From: Shel Kaphan <sjk@amazon.com>
Date: Thu, 31 Aug 1995 16:21:02 -0700
To: Koen Holtman <koen@win.tue.nl>
Cc: Shel Kaphan <sjk@amazon.com>, http-wg%cuckoo.hpl.hp.com@hplb.hpl.hp.com
Message-Id: <199508312321.QAA00042@bert.amazon.com>
Koen Holtman writes:
 > Shel Kaphan:
	...
 > >The case of the cache that goes down for a while, and comes up holding
 > >now-invalidated copies of things without knowing it, seems to apply
 > >more generally than to just this case, however.
 > 
 > Under the current spec, going down and coming up without clearing the
 > cache database is safe (assuming a reasonable implementation that
 > keeps absolute time stamps in the database, and always checks these
 > time stamps before serving a response from cache).
 > 

Here's the weak spot, which is somewhat short of an error condition:
A cache holds a document that doesn't expire any time soon.
At time T1 - 1 hour, the cache goes down for 2 hours.
At time T1, a client requests the document, and receives
it from the origin server.  Say the document was updated since the last
copy was put in the cache, even though the expiration date had not
been reached. The cache, being down, fails to notice a newer copy.
At time T1 + 1 hour, the client re-requests the document, the cache is
now up, and so the cache delivers the older copy.  Now, since the
cached document had not *expired*, you could say this is fine, and I don't
have any idea how this could be avoided anyhow.  But the user could easily
notice that they were now seeing an older copy of a document they once
had a newer copy of. 

 > >Now you've got me worried.  The example you gave requires that your
 > >"basket" page never be cached, essentially because it is accessed
 > >under different URIs for different request methods,
 > 
 > No.  Essentially, it cannot be cached because it is dynamic, because
 > it may change 1 second from now.
 > 

Well, you seem to be thinking that documents that change often must be set to
be uncacheable.  That works, but it would just be nicer if documents
that change only in response to user actions could be cached until the next
user action that changes them.
	...
 > > and caches in the
 > >world can't be assumed to be continuously up, robust, and correct.
 > 
 > Caches can be assumed to be robust and correct, even if they go down
 > sometimes.  My point was that your `should replace' requirement would
 > require (correct) caches to mark all unexpired entries as expired if
 > they come up again after having been down.  This is 1) wasteful and 2)
 > requires all current cache implementations to be upgraded.
 > 

Yes, excellent point.  I had not considered this set of issues.
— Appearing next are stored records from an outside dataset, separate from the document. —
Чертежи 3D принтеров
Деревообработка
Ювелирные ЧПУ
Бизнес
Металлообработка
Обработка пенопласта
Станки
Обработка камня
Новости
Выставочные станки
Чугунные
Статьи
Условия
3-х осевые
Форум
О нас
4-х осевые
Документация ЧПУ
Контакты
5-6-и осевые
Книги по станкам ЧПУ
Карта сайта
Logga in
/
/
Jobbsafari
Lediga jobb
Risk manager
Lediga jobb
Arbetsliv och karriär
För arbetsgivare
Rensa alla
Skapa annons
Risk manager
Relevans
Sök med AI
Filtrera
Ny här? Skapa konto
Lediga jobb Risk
 > >This then seems to imply a general unpleasant side effect of using
 > >Location URI != request URI.
 > 
 > No.  Under my scheme, Location URI != request URI does not introduce
 > robustness problems, for non-expired and expired entries alike.
 > 

Consider an example using non-expired, cacheable documents.  If a
cache already has something under location L1, and then receives a
response to request-URI L2 which responds with Location header L1, how
does the cache respond?  This seems to be an open question.  Due to
the problems you mentioned, it is clear that the cache can't be relied
on to "forget" the old L1. (the cache might be down, it might not
successfully parse the headers, it might find an unrecognized
header...)  So, on the next GET L1, the cache may return the cached
copy, which, though not expired, may predate the copy the user has
already received.  Same problem as above.

	...

 > You are still thinking in terms of a mechanism that makes caches
 > replace previously cached, but unexpired, copies.
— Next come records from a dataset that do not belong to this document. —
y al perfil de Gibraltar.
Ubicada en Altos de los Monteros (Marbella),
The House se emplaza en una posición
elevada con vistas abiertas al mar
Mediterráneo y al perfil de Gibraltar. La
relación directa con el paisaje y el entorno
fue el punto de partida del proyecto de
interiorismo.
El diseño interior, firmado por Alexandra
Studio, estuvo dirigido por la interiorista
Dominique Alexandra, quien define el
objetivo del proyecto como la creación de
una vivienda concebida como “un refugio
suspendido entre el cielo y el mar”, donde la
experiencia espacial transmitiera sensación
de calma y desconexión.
They sure should do so!  If a cache gets a newer copy of a document,
it should lose the older one, even if its not expired.  Is this
controversial?  Expiration dates are a very weird concept anyway.
We're mostly using them to signal that something is "pre-expired" and
so uncacheable, something best done with some other mechanism anyway.
Expiration dates in the future are usually guesses, and often
overridden by user actions.

  The caching
 > scenario in my previous message assumed that no such mechanism was
 > present.
 > 
But in your example, the non-cacheability of the "basket" made such
a mechanism irrelevant.

 > I guess we need a term for the practice of keeping an expired response
 > in cache memory to facilitate future conditional GET gets.  What about
 > `conditionally cached'?
 > 

Not sure what this actually buys.  A cache can never know whether a
document has been more recently modified than the last time it fetched it.
So it has to check every time.

 > Koen.

--Shel
Received on Thursday, 31 August 1995 16:26:28 UTC